::: Records shown

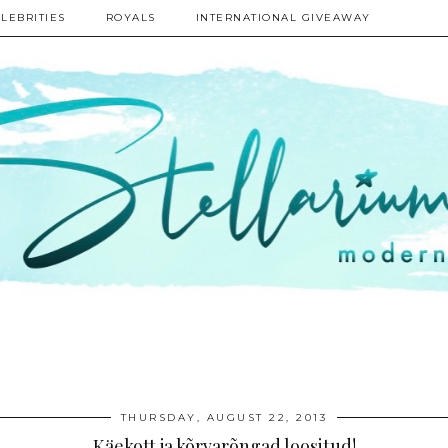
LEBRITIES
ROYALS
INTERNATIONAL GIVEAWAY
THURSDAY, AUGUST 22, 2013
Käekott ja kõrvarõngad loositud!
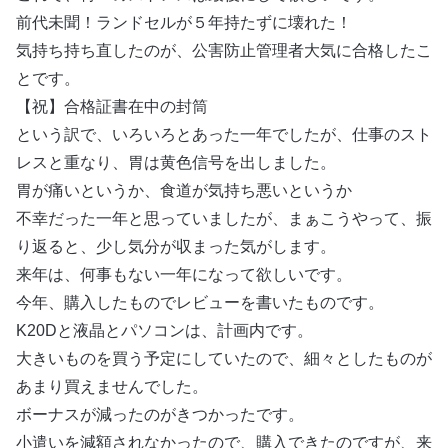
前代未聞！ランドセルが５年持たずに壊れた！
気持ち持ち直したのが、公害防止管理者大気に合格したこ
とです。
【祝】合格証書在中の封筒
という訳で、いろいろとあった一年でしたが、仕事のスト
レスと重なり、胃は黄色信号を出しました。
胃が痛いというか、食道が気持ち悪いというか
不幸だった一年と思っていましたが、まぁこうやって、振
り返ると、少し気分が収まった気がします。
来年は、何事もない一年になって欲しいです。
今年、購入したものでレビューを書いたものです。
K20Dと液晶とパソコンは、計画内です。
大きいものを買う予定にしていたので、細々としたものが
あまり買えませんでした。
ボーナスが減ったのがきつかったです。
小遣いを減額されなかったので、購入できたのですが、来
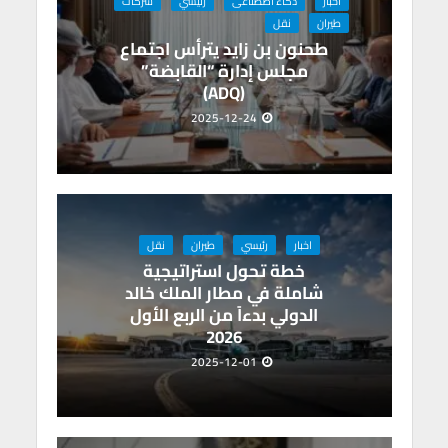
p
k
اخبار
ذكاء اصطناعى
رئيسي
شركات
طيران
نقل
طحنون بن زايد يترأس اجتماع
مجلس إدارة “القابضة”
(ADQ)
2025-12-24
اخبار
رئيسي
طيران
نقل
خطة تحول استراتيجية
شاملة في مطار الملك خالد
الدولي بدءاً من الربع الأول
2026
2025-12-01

::::::
::: Records shown

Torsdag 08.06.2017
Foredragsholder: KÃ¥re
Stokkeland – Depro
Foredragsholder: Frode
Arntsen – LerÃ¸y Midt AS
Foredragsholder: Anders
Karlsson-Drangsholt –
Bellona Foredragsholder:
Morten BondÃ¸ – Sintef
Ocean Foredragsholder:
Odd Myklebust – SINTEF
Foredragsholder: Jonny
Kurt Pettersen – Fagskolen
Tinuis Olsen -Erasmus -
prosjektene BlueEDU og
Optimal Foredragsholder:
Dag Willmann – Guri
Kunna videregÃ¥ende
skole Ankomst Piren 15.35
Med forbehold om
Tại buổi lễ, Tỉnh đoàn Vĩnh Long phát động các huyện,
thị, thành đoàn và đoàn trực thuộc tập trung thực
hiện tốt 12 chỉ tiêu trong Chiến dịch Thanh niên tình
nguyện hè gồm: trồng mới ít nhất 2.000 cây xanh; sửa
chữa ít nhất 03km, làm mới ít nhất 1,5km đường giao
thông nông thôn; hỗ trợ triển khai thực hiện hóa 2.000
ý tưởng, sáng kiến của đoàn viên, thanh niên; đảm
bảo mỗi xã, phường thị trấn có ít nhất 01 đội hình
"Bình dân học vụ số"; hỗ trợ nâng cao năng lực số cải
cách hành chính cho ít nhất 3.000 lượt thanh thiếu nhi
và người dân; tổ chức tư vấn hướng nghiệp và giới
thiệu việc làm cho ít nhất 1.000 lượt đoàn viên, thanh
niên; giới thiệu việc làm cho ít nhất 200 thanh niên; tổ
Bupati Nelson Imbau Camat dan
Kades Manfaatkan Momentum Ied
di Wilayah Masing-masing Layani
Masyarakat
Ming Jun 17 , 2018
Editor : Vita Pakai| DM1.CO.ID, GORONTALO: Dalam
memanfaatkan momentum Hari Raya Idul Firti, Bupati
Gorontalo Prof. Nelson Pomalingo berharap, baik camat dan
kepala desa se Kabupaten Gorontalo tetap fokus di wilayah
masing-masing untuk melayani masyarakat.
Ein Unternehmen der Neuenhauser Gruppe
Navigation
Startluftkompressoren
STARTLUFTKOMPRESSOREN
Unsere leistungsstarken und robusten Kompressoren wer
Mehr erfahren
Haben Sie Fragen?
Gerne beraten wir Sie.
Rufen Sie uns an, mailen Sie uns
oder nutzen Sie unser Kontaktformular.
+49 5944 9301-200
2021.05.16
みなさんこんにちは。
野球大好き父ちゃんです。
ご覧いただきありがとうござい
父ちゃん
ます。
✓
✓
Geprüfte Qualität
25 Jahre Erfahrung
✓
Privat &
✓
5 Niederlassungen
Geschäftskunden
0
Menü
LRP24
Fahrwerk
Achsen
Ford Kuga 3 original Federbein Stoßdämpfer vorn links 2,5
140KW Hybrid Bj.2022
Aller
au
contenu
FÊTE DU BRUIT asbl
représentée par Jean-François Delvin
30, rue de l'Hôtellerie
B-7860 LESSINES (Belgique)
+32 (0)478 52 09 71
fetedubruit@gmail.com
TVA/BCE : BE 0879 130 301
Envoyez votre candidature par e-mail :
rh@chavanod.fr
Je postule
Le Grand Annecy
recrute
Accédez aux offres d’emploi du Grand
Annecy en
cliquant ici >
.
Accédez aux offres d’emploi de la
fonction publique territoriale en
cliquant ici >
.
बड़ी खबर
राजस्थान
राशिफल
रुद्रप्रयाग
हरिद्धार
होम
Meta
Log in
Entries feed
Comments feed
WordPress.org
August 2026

::::::
::: Records shown

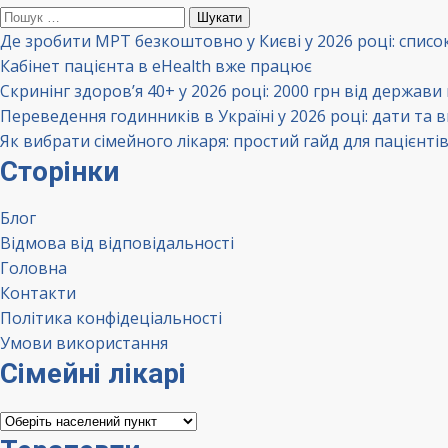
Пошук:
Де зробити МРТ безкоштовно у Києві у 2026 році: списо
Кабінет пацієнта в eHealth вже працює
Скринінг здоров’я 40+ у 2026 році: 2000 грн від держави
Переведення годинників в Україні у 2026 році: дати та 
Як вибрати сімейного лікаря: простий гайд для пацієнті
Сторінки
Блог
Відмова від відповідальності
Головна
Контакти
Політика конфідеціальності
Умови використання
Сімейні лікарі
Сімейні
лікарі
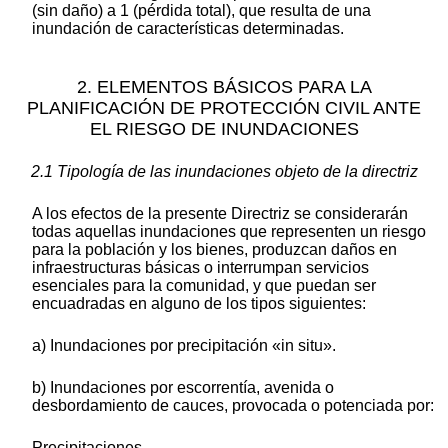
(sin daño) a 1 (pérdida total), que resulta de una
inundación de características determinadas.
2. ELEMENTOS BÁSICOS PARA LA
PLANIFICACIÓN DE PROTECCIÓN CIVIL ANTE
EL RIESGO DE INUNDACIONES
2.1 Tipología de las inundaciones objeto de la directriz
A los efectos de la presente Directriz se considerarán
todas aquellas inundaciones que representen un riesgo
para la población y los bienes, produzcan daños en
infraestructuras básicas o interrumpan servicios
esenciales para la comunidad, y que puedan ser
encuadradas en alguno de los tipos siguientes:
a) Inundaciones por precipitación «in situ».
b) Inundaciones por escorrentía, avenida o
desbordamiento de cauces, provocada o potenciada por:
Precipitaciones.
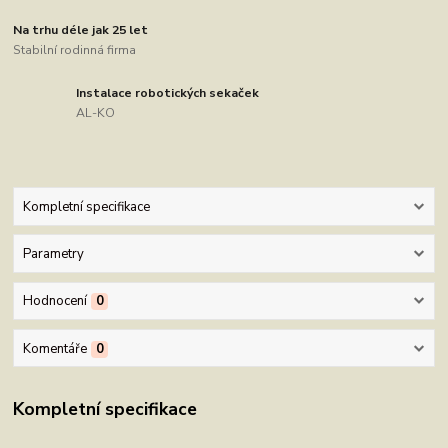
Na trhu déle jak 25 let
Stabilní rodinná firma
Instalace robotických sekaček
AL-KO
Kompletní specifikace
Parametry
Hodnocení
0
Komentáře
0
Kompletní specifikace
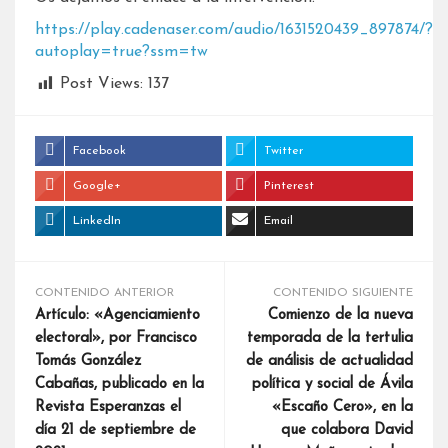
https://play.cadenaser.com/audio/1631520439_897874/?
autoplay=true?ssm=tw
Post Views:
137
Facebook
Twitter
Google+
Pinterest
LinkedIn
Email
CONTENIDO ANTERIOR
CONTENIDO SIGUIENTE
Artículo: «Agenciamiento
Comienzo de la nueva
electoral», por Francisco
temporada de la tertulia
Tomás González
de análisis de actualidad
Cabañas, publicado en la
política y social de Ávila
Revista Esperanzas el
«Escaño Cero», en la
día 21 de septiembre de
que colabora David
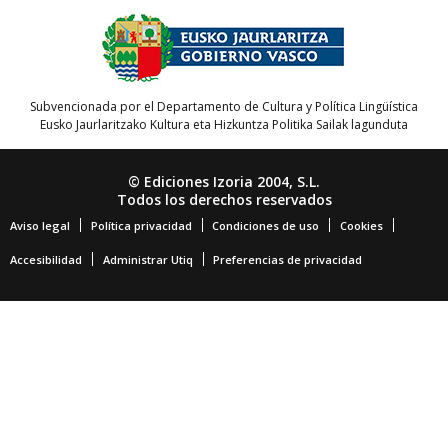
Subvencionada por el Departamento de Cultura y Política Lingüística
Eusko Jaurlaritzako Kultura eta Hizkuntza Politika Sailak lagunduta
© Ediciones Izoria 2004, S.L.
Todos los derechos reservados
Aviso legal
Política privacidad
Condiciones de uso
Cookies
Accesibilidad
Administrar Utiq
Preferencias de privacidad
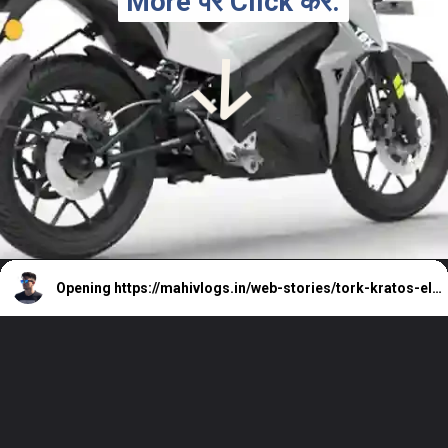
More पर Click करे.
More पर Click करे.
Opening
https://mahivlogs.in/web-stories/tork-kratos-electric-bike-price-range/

::::::

# Aim of the task:
Among the lines above, which contain the word "Nelson"? Copy every one.

# Written solution:
Bupati Nelson Imbau Camat dan
Gorontalo Prof. Nelson Pomalingo berharap, baik camat dan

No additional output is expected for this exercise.